-- TASK GOAL --
Gather the lines below that include the string "will", copying each in full.

· · · · ·

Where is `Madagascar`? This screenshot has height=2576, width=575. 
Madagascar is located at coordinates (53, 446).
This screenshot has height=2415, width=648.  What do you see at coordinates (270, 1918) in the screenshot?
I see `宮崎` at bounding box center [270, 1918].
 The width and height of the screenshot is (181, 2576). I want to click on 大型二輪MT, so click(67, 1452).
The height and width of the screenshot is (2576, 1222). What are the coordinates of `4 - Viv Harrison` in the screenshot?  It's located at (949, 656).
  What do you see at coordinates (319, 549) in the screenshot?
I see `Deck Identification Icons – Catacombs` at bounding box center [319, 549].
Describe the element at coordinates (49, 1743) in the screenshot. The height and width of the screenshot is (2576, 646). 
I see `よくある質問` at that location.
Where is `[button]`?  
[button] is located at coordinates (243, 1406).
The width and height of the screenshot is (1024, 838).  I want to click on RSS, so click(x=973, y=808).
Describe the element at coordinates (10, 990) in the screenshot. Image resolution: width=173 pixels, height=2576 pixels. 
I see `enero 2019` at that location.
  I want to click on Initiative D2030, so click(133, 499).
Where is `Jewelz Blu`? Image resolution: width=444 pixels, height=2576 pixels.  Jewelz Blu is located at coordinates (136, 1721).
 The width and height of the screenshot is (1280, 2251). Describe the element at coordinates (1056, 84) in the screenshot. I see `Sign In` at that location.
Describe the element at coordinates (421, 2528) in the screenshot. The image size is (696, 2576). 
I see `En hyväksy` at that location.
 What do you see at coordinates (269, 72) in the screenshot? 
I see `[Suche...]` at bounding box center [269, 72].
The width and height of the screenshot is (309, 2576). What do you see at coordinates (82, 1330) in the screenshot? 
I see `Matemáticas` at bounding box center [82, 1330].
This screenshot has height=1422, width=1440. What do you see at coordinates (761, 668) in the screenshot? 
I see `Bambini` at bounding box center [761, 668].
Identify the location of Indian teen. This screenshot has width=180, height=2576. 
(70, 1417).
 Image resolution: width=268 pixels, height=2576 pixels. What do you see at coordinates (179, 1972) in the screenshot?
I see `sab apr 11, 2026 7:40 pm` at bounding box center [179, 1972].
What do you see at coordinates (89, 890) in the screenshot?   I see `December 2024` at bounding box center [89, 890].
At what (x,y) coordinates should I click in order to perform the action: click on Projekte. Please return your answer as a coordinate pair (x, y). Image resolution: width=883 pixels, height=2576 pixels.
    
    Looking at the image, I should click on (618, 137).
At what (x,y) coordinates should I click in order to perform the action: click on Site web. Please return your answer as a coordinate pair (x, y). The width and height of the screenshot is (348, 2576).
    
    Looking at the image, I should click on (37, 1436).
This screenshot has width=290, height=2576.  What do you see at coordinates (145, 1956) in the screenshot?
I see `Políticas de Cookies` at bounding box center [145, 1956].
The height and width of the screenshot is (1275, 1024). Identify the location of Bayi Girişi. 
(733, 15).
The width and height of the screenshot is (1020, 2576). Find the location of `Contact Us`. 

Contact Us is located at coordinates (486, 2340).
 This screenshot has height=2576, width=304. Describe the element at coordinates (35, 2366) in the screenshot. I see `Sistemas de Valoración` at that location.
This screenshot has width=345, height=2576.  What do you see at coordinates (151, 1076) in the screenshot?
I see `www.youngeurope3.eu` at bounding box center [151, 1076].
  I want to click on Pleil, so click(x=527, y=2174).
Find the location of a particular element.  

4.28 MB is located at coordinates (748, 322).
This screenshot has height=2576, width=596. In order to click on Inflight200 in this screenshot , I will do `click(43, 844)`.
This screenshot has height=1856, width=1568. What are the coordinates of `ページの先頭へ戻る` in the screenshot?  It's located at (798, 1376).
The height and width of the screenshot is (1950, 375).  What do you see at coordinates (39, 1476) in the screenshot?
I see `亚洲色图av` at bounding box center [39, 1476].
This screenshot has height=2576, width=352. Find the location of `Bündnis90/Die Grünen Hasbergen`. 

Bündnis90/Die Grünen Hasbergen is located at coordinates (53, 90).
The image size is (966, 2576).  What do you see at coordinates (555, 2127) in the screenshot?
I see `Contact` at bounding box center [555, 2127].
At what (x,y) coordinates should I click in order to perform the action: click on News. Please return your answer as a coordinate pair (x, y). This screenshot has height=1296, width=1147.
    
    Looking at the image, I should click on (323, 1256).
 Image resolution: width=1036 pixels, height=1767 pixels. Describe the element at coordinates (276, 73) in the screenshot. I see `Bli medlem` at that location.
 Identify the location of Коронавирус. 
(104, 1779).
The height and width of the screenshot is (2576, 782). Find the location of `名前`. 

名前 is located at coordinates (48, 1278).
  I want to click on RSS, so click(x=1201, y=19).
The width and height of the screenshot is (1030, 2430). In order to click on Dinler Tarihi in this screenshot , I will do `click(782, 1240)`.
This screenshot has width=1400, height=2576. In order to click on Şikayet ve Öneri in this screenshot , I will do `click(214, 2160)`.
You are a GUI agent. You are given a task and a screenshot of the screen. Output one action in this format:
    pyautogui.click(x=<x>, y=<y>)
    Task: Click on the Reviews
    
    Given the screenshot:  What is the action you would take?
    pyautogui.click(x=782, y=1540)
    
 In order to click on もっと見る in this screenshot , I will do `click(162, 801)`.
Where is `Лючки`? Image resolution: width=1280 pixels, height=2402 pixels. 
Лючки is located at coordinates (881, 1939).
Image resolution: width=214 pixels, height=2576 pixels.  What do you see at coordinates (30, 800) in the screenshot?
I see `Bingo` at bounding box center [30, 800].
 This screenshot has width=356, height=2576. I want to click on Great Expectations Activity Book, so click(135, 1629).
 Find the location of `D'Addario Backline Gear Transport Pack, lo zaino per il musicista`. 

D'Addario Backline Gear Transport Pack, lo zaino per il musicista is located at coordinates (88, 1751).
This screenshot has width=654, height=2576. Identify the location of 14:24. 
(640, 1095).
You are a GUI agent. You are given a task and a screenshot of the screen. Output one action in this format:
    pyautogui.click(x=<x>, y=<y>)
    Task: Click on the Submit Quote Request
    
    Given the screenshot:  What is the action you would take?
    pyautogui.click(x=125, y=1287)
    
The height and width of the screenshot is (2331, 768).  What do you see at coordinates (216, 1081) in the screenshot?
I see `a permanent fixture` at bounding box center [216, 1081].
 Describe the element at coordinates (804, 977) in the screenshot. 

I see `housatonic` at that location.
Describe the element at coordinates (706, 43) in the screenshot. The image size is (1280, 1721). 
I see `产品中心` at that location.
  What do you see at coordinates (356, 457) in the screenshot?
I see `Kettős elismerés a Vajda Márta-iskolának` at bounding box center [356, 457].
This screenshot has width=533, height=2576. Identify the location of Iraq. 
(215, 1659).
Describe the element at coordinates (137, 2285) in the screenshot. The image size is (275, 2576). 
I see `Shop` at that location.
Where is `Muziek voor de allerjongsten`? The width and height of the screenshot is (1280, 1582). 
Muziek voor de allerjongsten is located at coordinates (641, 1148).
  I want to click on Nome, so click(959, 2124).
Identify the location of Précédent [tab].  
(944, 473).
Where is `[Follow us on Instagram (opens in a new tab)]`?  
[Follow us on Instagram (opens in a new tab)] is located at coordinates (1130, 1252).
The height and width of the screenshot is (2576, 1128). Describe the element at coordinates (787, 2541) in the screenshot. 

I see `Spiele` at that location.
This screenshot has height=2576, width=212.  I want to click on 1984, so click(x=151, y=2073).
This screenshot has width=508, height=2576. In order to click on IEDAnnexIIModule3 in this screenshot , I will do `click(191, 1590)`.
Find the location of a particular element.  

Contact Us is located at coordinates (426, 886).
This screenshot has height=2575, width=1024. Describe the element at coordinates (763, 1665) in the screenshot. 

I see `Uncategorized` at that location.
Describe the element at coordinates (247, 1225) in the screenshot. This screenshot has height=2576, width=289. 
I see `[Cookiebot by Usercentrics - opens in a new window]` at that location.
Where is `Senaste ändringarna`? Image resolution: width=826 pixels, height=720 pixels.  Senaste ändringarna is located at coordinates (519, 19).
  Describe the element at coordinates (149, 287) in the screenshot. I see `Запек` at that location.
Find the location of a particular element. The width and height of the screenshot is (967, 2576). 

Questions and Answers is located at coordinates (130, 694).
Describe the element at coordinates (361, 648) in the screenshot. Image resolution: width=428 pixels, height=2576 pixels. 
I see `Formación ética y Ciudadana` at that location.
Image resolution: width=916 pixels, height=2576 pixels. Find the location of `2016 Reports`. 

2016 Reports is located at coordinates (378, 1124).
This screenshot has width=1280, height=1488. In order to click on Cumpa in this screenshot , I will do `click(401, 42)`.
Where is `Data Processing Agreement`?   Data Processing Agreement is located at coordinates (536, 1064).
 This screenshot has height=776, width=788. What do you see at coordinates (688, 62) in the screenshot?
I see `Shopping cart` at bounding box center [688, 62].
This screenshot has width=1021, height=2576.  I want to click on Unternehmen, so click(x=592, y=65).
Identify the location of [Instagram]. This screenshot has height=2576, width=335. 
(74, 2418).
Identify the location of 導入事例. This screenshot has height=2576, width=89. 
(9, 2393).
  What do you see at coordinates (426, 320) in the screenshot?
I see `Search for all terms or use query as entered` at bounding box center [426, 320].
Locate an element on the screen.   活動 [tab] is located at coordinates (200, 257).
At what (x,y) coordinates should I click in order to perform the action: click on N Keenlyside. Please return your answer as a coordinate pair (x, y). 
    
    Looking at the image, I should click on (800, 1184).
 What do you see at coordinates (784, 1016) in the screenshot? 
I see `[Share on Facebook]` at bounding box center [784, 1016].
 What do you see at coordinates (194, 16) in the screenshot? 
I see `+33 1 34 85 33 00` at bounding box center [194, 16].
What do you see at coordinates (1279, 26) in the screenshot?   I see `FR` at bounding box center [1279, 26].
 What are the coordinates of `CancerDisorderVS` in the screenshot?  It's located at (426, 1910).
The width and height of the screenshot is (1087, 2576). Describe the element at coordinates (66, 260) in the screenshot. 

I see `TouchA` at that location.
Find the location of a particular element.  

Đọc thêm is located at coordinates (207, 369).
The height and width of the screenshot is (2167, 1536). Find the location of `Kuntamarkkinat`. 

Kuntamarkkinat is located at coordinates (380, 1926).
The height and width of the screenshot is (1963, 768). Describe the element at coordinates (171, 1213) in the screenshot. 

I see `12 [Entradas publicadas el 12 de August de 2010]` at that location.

· · · · ·

-- FINISHED EXERCISE --
This screenshot has height=2576, width=596. In order to click on Inflight200 in this screenshot , I will do `click(43, 844)`.
The width and height of the screenshot is (1030, 2430). In order to click on Dinler Tarihi in this screenshot , I will do `click(782, 1240)`.
This screenshot has width=1400, height=2576. In order to click on Şikayet ve Öneri in this screenshot , I will do `click(214, 2160)`.
 In order to click on もっと見る in this screenshot , I will do `click(162, 801)`.
This screenshot has width=508, height=2576. In order to click on IEDAnnexIIModule3 in this screenshot , I will do `click(191, 1590)`.
This screenshot has width=1280, height=1488. In order to click on Cumpa in this screenshot , I will do `click(401, 42)`.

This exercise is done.